WHAT TO PRODUCE: Search the data for the word "dengan" and copy every line where it occurs.

TASK INPUT:
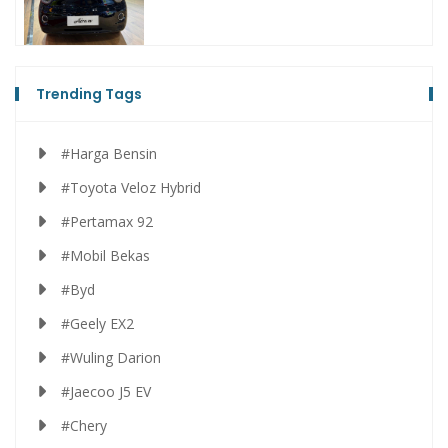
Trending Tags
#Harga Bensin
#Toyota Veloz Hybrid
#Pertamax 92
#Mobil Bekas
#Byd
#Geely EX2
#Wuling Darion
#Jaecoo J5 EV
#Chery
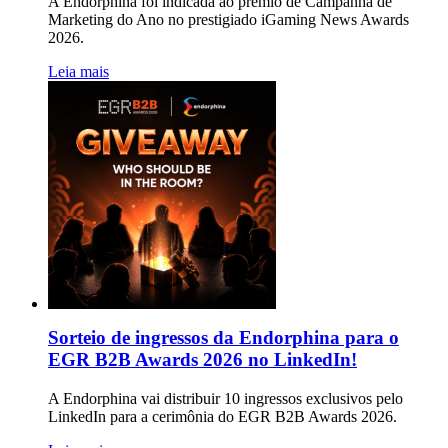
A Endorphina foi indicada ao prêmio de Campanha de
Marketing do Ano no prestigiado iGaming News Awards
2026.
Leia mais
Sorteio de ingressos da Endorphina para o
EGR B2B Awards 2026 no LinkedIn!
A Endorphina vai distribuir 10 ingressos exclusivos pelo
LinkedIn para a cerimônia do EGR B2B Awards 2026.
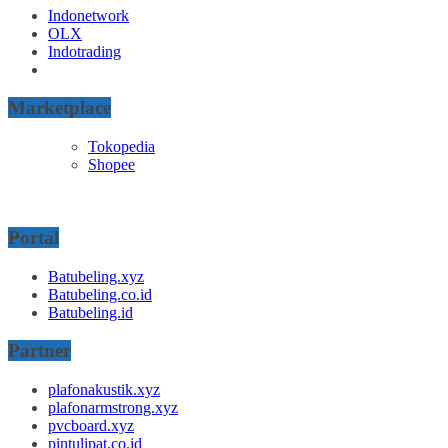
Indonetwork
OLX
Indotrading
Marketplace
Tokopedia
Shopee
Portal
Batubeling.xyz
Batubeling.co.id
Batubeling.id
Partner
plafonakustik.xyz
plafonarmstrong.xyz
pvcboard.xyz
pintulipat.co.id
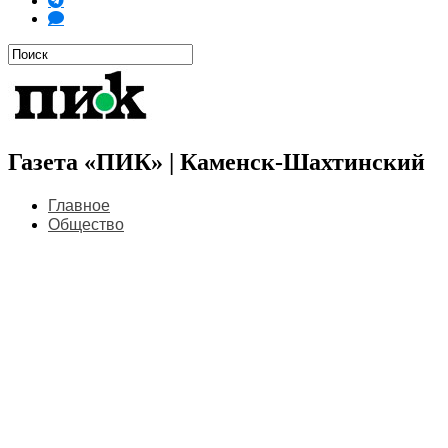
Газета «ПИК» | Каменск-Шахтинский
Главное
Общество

---

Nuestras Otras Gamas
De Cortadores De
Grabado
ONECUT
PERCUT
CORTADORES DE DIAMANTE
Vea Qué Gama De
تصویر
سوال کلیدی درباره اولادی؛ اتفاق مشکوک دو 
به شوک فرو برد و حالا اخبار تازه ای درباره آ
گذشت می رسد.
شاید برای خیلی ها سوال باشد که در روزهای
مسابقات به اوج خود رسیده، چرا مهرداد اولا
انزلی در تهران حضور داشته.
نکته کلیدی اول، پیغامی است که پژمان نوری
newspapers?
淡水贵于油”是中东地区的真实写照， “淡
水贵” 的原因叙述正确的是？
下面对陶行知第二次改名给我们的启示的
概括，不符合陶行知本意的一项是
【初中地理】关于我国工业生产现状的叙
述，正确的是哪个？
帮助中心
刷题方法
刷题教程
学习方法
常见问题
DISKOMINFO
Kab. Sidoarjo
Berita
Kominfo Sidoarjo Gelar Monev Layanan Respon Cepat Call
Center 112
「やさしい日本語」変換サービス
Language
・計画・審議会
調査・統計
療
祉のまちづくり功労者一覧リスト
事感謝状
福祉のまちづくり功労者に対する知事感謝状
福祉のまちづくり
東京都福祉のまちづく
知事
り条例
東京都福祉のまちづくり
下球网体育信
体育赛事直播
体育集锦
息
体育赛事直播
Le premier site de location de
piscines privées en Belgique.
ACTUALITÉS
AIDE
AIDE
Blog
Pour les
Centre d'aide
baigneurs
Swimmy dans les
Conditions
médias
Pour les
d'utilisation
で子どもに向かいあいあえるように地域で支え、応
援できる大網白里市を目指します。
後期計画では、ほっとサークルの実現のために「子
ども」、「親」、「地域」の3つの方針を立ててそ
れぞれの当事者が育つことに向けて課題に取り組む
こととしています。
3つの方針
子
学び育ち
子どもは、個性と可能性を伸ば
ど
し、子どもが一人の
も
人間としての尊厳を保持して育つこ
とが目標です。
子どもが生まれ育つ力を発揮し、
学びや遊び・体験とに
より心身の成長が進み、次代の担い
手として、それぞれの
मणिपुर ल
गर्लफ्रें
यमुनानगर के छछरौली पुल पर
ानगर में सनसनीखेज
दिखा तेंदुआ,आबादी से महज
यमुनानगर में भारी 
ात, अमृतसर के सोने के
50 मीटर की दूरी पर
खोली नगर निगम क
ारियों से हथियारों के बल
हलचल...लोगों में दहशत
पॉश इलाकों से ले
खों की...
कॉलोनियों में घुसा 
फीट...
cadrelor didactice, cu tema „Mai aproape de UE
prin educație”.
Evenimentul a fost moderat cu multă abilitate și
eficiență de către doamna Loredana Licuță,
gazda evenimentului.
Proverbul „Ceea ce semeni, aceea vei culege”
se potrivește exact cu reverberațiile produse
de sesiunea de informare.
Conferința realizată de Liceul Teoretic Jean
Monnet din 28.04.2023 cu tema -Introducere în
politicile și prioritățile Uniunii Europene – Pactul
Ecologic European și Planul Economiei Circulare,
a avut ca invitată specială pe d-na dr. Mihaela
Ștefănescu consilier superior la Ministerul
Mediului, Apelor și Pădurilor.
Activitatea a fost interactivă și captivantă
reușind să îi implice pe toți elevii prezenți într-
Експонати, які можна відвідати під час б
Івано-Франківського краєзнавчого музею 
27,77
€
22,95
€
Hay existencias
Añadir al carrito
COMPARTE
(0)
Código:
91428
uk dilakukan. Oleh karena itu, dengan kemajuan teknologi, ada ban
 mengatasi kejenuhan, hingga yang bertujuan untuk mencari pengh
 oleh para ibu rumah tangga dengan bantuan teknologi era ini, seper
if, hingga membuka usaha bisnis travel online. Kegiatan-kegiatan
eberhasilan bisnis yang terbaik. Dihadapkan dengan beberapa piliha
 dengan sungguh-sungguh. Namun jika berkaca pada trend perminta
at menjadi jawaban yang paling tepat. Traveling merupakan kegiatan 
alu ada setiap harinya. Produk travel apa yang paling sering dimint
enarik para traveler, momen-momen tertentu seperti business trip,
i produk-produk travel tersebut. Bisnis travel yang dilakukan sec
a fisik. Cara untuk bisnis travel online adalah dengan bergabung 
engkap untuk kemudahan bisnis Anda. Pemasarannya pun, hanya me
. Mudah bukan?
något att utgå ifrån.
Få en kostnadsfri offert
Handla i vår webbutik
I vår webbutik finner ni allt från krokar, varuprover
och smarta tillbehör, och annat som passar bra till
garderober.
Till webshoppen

TASK OUTPUT:
uk dilakukan. Oleh karena itu, dengan kemajuan teknologi, ada ban
 oleh para ibu rumah tangga dengan bantuan teknologi era ini, seper
eberhasilan bisnis yang terbaik. Dihadapkan dengan beberapa piliha
 dengan sungguh-sungguh. Namun jika berkaca pada trend perminta
a fisik. Cara untuk bisnis travel online adalah dengan bergabung 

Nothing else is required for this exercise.